Private View: Thursday 27 April 2017, 6:30 - 8:30PM

Exhibition Run: 28 April – 4 June 2017

 

Leonora Carrington (1917 – 2011) was born in England but spent most of her life in Mexico. Widely recognized as one of the last remaining participants of the Surrealist movement until her death in 2011, she was also a writer and founding member of the Mexican Women’s Liberation Movement.

Carrington has, at times, been left out of the traditional art historical canon, often categorized instead for love affairs, beauty and a much misunderstood period of mental illness. Much has been done to correct this in recent times; culminating in her centenary this year with celebrations of the artist and her work taking place internationally.

This exhibition considers Carrington’s role as a resistor; an artist who achieved both personal and political change through lifelong acts of defiance, enabling her to escape the English class system, patriarchy and incarceration.
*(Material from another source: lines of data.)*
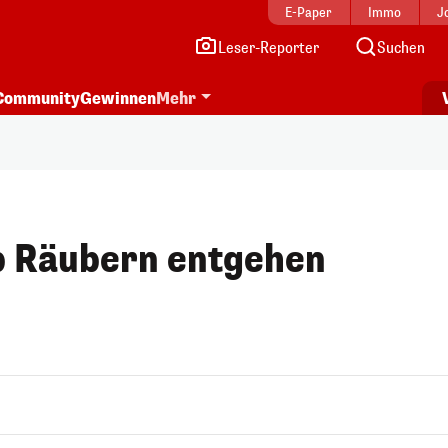
E-Paper
Immo
J
Leser-Reporter
Suchen
Community
Gewinnen
Mehr
b Räubern entgehen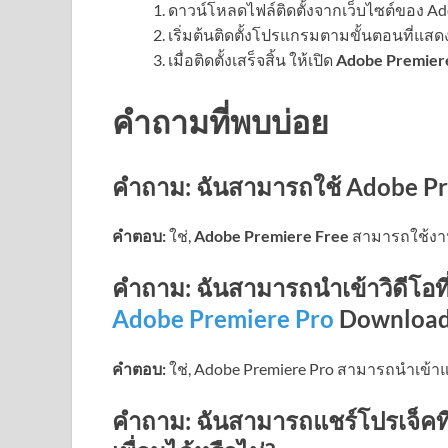
ดาวน์โหลดไฟล์ติดตั้งจากเว็บไซต์ของ A
เริ่มต้นติดตั้งโปรแกรมตามขั้นตอนที่แสดง
เมื่อติดตั้งเสร็จสิ้น ให้เปิด
Adobe Premier
คำถามที่พบบ่อย
คำถาม:
ฉันสามารถใช้ Adobe Pr
คำตอบ:
ใช่,
Adobe Premiere Free
สามารถใช้งาน
คำถาม:
ฉันสามารถนำเข้าวิดีโอที
Adobe Premiere Pro
Downloa
คำตอบ:
ใช่, Adobe Premiere Pro สามารถนำเข้า
คำถาม:
ฉันสามารถแชร์โปรเจ็คที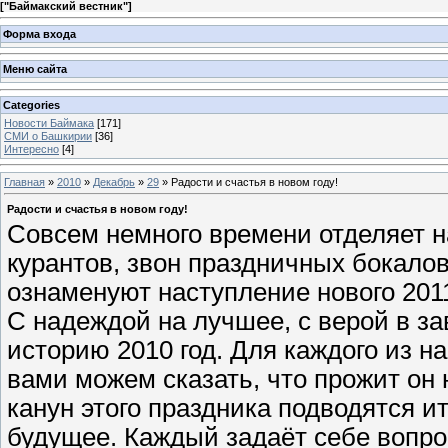
[
"Баймакский вестник"
]
Форма входа
Меню сайта
Categories
Новости Баймака
[171]
СМИ о Башкирии
[36]
Интересно
[4]
Главная
»
2010
»
Декабрь
»
29
» Радости и счастья в новом году!
Радости и счастья в новом году!
Совсем немного времени отделяет на
курантов, звон праздничных бокало
ознаменуют наступление нового 2011
С надеждой на лучшее, с верой в 
историю 2010 год. Для каждого из н
вами можем сказать, что прожит он
канун этого праздника подводятся и
будущее. Каждый задаёт себе вопрос,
This defiance, alongside her commitment to friendship and personal transformation were channelled via surrealism and the fantastical both personally and for the humans and animals she depicted in her work.
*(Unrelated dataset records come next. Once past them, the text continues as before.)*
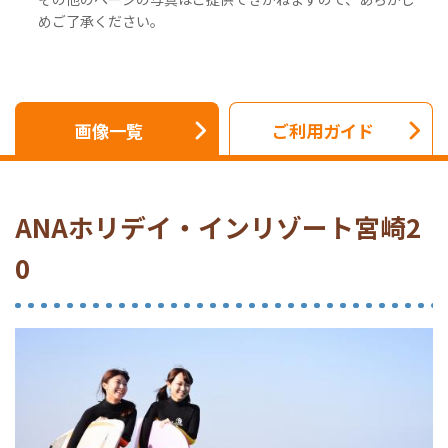
めご了承ください。
画像一覧
ご利用ガイド
ANAホリデイ・インリゾート宮崎2
0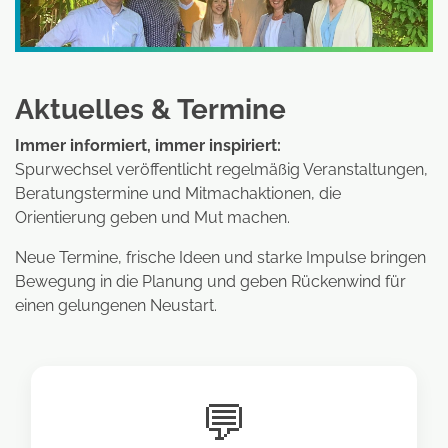
Aktuelles & Termine
Immer informiert, immer inspiriert:
Spurwechsel veröffentlicht regelmäßig Veranstaltungen,
Beratungstermine und Mitmachaktionen, die
Orientierung geben und Mut machen.
Neue Termine, frische Ideen und starke Impulse bringen
Bewegung in die Planung und geben Rückenwind für
einen gelungenen Neustart.
💬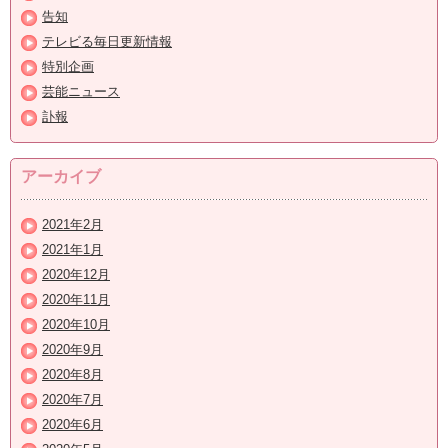
告知
テレビる毎日更新情報
特別企画
芸能ニュース
訃報
アーカイブ
2021年2月
2021年1月
2020年12月
2020年11月
2020年10月
2020年9月
2020年8月
2020年7月
2020年6月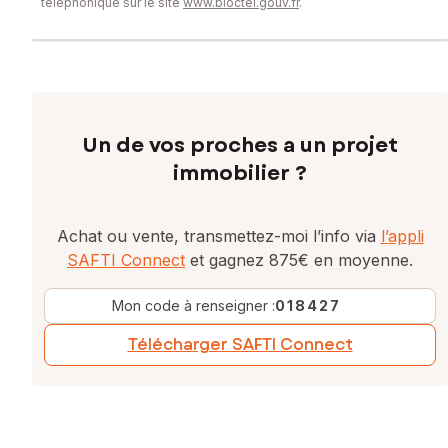
téléphonique sur le site
www.bloctel.gouv.fr
.
Un de vos proches a un projet
immobilier ?
Achat ou vente, transmettez-moi l’info via
l’appli
SAFTI Connect
et gagnez 875€ en moyenne.
Mon code à renseigner :
018427
Télécharger SAFTI Connect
Houses are really bodies explores the artist’s writing and the ideas and matters that emerge from this work. The exhibition, designed with vPPR Architects, brings visitors together in a collective moment, to hear excerpts from her most famous story, an ode to ageing, The Hearing Trumpet, the description of her time in an asylum Down Below and the short stories The DebutanteThe Sand Camel, The House of Fear and The Happy Corpse Story.

The exhibition includes a reading room featuring selected resource materials alongside original works by Carrington.

In her lifetime Carrington was featured in exhibitions at the Exposition Internationale du Surréalisme, Galerie Beaux-Arts, Paris, France (1938); The Serpentine Gallery, London, (1991); Metropolitan Museum of Art, New York (2001) and had solo exhibitions at Galería de Arte Mexicano, Mexico City (1956 & 1969) and Art Company, Leeds (1990). Posthumously Carrington has had solo exhibitions at The Irish Museum of Modern Art (2013) and Tate Liverpool (2015).  She is featured in collections including The Metropolitan Museum of Art, Tate and the Peggy Guggenheim Collection.

The readers, a selection of old and new friendships, are: Maggi Adams; Chloe Aridjis; Simeon Barclay; Kristian Cooper; Laure Garrard; Maike Hale-Jones;  Jasleen Kaur; Lorraine O’Grady; Heather Phillipson and Angharad Williams.